Anos depois dos acontecimentos anteriores, Sorsha, insurgindo como governante, deu luz a um casal de gêmeos conhecido como Kit (Ruby Cruz) e Airk (Dempsey Bryk). Kit, a princesa herdeira do trono, tem uma inclinação considerável para as lutas e para a independência, mas vê seus sonhos se desmantelarem quando a mãe a obriga a se casar com o Príncipe Graydon (Tony Revolori), a fim de unir dois reinos diferentes para aumentar a proteção não apenas de seu lar, como também de Elora (cuja identidade desconhecida impede que os inimigos a encontrem). Entretanto, as coisas saem de controle quando um grupo de criaturas terríveis invade o reino de Tir Asleen e rapta Airk, levando Kit a montar um destacamento para resgatá-lo.
Como é de costume em obras do gênero (e como já visto na estrutura monomítica de Joseph Campbell), a figura heroica central é obrigada a cruzar o limiar entre o mundo que conhece e o universo desconhecido à sua frente, embarcando em uma jornada mortal que culminará em sua morte (figurativa ou literal) e sucessiva reencarnação como um arquétipo a ser adorado e seguido por aqueles que acreditaram nela. Kit é a representação desta simbologia milenar: a princípio, sua personalidade rebelde e confrontativa a leva a tomar decisões apressadas, impedindo-a de enxergar o que está bem à frente do nariz. A única coisa com a que se preocupa é o irmão e seu relacionamento com Jade (Erin Kellyman), uma cavaleira em treinamento pela qual se apaixonou.

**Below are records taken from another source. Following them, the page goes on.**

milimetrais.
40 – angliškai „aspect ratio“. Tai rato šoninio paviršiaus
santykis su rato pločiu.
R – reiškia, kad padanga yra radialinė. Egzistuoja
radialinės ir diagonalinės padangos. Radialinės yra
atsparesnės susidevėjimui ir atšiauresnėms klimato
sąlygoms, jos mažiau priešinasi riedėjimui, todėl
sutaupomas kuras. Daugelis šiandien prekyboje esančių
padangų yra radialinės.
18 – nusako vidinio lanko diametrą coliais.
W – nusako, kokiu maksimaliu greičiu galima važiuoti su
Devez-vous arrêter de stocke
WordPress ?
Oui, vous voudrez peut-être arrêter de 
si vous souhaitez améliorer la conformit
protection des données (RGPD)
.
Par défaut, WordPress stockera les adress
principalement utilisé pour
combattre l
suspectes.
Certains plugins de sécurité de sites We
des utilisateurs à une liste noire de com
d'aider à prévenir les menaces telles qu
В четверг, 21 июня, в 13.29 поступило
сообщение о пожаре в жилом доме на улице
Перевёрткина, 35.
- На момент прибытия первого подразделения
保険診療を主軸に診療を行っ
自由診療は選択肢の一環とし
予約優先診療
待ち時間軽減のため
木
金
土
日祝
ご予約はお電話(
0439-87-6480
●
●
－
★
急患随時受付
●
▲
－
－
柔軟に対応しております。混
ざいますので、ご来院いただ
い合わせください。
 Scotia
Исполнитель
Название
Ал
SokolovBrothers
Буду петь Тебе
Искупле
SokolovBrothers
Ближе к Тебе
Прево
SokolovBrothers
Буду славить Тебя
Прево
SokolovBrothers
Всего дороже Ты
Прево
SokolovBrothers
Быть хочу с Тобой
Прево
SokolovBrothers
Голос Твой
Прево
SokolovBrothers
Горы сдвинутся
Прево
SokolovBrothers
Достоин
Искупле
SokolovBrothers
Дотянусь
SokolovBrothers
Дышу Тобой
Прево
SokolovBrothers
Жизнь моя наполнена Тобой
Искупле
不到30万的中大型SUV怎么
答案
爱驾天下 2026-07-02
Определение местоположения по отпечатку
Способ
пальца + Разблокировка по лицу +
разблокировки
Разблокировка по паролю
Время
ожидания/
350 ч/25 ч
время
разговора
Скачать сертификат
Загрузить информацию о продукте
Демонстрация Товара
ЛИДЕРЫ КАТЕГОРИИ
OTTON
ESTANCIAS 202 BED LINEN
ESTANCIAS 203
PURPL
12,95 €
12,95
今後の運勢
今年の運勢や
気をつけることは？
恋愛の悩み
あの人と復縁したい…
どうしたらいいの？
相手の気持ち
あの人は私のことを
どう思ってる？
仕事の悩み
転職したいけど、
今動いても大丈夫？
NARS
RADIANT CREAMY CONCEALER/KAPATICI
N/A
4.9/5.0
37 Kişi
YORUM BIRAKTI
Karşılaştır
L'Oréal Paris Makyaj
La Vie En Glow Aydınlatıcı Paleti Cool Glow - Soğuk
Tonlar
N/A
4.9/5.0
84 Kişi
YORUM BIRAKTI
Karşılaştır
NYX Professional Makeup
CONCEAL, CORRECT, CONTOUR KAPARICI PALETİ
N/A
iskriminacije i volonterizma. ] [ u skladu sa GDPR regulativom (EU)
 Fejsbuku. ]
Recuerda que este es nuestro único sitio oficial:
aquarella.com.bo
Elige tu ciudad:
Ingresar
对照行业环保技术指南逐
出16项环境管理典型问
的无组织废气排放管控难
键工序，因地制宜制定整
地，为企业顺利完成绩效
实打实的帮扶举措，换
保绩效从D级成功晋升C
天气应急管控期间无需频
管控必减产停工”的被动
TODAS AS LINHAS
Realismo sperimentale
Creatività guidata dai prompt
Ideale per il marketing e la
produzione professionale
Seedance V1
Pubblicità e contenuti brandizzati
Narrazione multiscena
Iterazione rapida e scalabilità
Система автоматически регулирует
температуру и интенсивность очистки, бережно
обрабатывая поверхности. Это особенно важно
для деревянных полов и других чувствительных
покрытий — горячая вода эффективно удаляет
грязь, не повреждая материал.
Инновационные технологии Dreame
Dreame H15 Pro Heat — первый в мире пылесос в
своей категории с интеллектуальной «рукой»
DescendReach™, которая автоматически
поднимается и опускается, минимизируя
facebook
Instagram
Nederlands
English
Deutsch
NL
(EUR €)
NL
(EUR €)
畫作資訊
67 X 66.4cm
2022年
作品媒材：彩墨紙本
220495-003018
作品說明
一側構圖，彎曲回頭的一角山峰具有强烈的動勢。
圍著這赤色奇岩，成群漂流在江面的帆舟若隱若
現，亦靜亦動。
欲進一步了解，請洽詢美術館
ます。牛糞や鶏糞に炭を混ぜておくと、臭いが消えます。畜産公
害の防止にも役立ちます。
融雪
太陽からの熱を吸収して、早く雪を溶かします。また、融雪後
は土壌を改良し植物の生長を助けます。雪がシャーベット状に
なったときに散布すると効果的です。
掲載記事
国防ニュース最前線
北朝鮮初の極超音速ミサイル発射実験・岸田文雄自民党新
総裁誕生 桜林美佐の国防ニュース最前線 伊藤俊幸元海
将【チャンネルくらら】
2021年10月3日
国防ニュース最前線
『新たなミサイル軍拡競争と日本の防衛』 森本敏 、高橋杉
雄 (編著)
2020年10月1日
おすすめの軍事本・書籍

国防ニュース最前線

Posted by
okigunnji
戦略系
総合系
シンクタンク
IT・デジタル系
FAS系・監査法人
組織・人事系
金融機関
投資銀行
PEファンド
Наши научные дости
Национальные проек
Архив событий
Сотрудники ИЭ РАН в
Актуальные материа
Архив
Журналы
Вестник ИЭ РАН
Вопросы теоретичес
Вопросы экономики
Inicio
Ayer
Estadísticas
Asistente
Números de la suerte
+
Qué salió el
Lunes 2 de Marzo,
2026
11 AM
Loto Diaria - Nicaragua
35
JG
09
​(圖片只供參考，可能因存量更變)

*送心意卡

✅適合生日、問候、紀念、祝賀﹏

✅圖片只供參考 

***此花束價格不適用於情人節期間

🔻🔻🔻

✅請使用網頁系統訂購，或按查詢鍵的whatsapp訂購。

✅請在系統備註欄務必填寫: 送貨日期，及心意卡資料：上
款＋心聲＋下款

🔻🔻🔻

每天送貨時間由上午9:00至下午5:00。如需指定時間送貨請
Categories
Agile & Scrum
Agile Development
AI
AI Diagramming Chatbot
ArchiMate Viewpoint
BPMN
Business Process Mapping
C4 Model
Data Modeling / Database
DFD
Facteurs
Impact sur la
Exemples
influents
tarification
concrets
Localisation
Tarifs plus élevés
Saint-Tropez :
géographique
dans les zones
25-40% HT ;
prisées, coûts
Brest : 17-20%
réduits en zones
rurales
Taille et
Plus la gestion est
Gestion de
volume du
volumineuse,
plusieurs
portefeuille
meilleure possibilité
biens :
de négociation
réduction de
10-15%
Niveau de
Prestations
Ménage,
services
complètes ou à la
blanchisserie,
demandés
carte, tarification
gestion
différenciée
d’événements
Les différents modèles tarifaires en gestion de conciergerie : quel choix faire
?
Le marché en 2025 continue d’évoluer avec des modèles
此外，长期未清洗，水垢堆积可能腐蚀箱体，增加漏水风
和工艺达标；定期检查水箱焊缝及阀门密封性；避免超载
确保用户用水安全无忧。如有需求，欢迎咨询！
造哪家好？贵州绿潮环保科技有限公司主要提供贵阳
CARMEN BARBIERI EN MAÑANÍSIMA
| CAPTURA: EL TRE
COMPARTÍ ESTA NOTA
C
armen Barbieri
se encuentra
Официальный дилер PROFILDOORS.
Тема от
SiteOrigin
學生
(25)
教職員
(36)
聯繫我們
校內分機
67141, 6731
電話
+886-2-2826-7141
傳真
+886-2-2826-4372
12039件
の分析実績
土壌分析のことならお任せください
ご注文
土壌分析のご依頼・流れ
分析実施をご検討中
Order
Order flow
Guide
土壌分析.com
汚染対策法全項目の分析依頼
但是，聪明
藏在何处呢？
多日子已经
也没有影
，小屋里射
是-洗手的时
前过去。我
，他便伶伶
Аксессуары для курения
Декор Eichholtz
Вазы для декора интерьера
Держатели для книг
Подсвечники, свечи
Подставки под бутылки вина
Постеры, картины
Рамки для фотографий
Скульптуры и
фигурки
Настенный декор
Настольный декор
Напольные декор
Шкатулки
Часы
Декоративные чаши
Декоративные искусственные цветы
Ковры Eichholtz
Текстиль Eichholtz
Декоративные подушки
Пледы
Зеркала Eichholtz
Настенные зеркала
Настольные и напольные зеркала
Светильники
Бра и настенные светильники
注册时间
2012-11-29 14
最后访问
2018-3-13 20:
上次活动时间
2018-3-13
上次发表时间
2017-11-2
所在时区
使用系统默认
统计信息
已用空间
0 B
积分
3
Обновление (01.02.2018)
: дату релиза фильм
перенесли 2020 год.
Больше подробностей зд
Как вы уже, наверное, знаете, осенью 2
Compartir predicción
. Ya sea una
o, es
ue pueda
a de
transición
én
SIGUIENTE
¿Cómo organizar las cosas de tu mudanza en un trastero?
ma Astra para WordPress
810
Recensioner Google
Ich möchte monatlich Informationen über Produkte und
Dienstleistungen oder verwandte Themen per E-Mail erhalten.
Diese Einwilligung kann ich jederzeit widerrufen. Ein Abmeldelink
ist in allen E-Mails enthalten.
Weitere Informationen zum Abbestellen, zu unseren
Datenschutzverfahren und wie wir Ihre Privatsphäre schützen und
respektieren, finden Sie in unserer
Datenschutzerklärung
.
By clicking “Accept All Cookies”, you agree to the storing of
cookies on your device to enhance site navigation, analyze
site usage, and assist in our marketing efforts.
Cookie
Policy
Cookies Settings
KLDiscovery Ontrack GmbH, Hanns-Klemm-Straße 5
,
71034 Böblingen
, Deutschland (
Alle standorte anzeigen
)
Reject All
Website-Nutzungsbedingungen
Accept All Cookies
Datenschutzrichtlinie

Mas isso não é tudo: além da dupla supracitada, Graydon se junta ao time de resgate, bem como o ladrão e espadachim Boorman (Amar Chadha-Patel), que será perdoado de seus crimes se ajudá-los a resgatar Airk, e a ingênua Dove (Ellie Bamber), uma cozinheira muito talentosa que tem um romance secreto com o príncipe e que resolve agir por conta própria para levá-lo de volta para casa. E, é claro, Willow (Davis), que é contatado por Kit e entende que precisa auxiliá-los na missão.
Os capítulos iniciais servem como introdução do que esperar da temporada – o que justifica o ritmo mais lento. Entretanto, o criador Jonathan Kasdan, conhecido por seu trabalho em ‘Dawson’s Creek’, não sabe que caminho seguir com tantos personagens assim, procurando fornecer o mesmo tempo de cena para cada subtrama que se desenrola nas iterações. Eventualmente, a multiplicidade de enredos se aglutina em uma exagerada tentativa de criar um ponto de conexão entre o passado e o presente. Os deslizes não ganham forma pela paixão de Kasdan em exaltar os arquétipos clássicos das histórias de fantasia (nos dias de hoje, isso ainda funciona, como pudemos ver na franquia ‘Harry Potter’, por exemplo); os obstáculos enfrentados vêm à tona num desespero ansioso de narrar as várias reviravoltas sem agir com cautela e sem aparar pontas soltas ou excessos cansativos. Ora, até mesmo a identidade de Elora é revelada logo no começo, sem cultivar um sentimento de dúvida no público.
‘Willow’ começa aos trancos e barrancos, mas tem potencial de sobra para ser melhorado. Talvez apenas o início tenha vindo com os equívocos mencionados nos parágrafos acima e que, a partir da próxima semana, Kasdan saiba o peso do legado que tem em mãos para nos levar a uma jornada fantástica. Entretanto, só teremos certeza disso com os próximos episódios.